_Directions for this task:_
Once the line with "mandiri, di mana" is found in the entries below, repeat it and each following line exactly, up to and including the line with "masyarakat akan pentingnya". Add no other lines.

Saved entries
Content starts
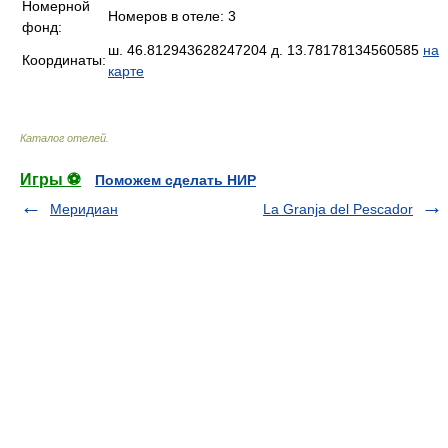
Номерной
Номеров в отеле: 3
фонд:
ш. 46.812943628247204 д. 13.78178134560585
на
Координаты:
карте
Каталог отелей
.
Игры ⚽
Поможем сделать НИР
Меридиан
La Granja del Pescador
Content ends
Content starts
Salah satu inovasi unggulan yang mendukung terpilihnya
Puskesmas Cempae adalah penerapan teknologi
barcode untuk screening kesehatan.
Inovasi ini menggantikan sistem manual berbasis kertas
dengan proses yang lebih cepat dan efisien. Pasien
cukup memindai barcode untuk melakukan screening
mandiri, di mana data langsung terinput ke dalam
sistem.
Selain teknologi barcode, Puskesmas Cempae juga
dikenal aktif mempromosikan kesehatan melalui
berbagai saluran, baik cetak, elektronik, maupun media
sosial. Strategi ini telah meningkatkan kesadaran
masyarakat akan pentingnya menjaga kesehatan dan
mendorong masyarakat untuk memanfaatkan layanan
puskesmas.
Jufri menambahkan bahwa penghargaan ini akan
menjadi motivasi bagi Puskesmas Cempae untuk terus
Content ends
_Expected answer:_
mandiri, di mana data langsung terinput ke dalam
sistem.
Selain teknologi barcode, Puskesmas Cempae juga
dikenal aktif mempromosikan kesehatan melalui
berbagai saluran, baik cetak, elektronik, maupun media
sosial. Strategi ini telah meningkatkan kesadaran
masyarakat akan pentingnya menjaga kesehatan dan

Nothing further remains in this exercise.